▶ _What to do_
Each line below is to be copied exactly; images do not go into the copy.

+++

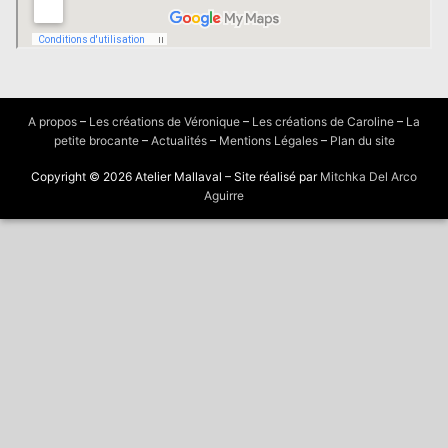
A propos
–
Les créations de Véronique
–
Les créations de Caroline
–
La
petite brocante
–
Actualités
–
Mentions Légales
–
Plan du site
Copyright © 2026 Atelier Mallaval – Site réalisé par
Mitchka Del Arco
Aguirre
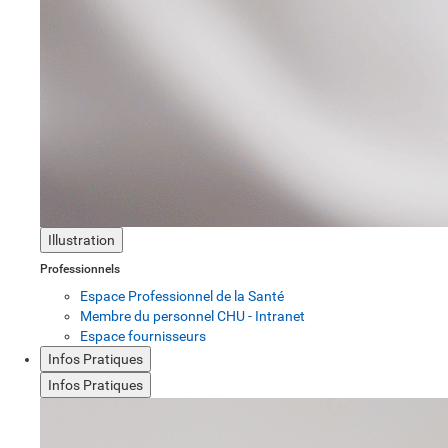
Illustration
Professionnels
Espace Professionnel de la Santé
Membre du personnel CHU - Intranet
Espace fournisseurs
Infos Pratiques
Infos Pratiques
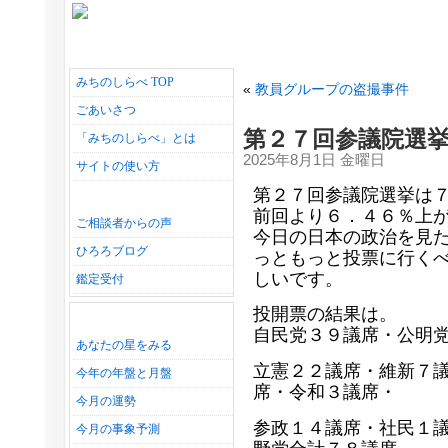
みちのしらべ TOP
«
教員グループの盗撮事件
ごあいさつ
第２７回参議院選
「みちのしらべ」とは
2025年8月1日 金曜日
サイトの使い方
第２７回参議院選挙は７
前回より６．４６％上
ご相談者からの声
今日の日本の政治を見
ひろろブログ
っともっと投票に行く
しいです。
鑑定受付
投開票の結果は。
自民党３９議席・公明
あなたの星をみる
立憲２２議席・維新７
今年の年盤と月盤
席・令和３議席・
今月の運勢
参政１４議席・社民１
今月の事象予測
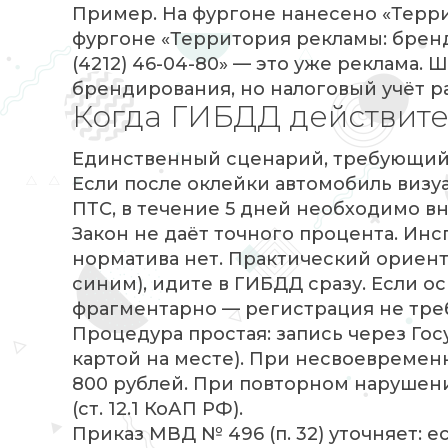
Пример. На фургоне нанесено «Терри
фургоне «Территория рекламы: бренд
(4212) 46-04-80» — это уже реклама.
брендирования, но налоговый учёт р
Когда ГИБДД действит
Единственный сценарий, требующий в
Если после оклейки автомобиль визуа
ПТС, в течение 5 дней необходимо 
Закон не даёт точного процента. Ин
норматива нет. Практический ориент
синим), идите в ГИБДД сразу. Если о
фрагментарно — регистрация не треб
Процедура простая: запись через Гос
картой на месте). При несвоевремен
800 рублей. При повторном нарушени
(ст. 12.1 КоАП РФ).
Приказ МВД № 496 (п. 32) уточняет: 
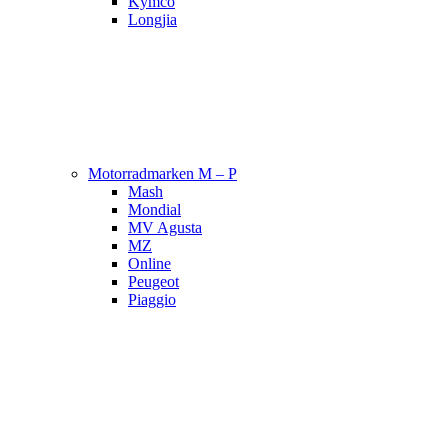
Kymco
Longjia
Motorradmarken M – P
Mash
Mondial
MV Agusta
MZ
Online
Peugeot
Piaggio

+++

▶ _Task output_
A propos
–
Les créations de Véronique
–
Les créations de Caroline
–
La
petite brocante
–
Actualités
–
Mentions Légales
–
Plan du site
Copyright © 2026 Atelier Mallaval – Site réalisé par
Mitchka Del Arco
Aguirre
Illustration
Professionnels
Espace Professionnel de la Santé
Membre du personnel CHU - Intranet
Espace fournisseurs
Infos Pratiques
Infos Pratiques
みちのしらべ TOP
«
教員グループの盗撮事件
ごあいさつ
第２７回参議院選
「みちのしらべ」とは
2025年8月1日 金曜日
サイトの使い方
第２７回参議院選挙は７
前回より６．４６％上
ご相談者からの声
今日の日本の政治を見
ひろろブログ
っともっと投票に行く
しいです。
鑑定受付
投開票の結果は。
自民党３９議席・公明
あなたの星をみる
立憲２２議席・維新７
今年の年盤と月盤
席・令和３議席・
今月の運勢
参政１４議席・社民１
今月の事象予測
Пример. На фургоне нанесено «Терри
фургоне «Территория рекламы: бренд
(4212) 46-04-80» — это уже реклама.
брендирования, но налоговый учёт р
Когда ГИБДД действит
Единственный сценарий, требующий в
Если после оклейки автомобиль визуа
ПТС, в течение 5 дней необходимо 
Закон не даёт точного процента. Ин
норматива нет. Практический ориент
синим), идите в ГИБДД сразу. Если о
фрагментарно — регистрация не треб
Процедура простая: запись через Гос
картой на месте). При несвоевремен
800 рублей. При повторном нарушени
(ст. 12.1 КоАП РФ).
Приказ МВД № 496 (п. 32) уточняет: 
Kymco
Longjia
Motorradmarken M – P
Mash
Mondial
MV Agusta
MZ
Online
Peugeot
Piaggio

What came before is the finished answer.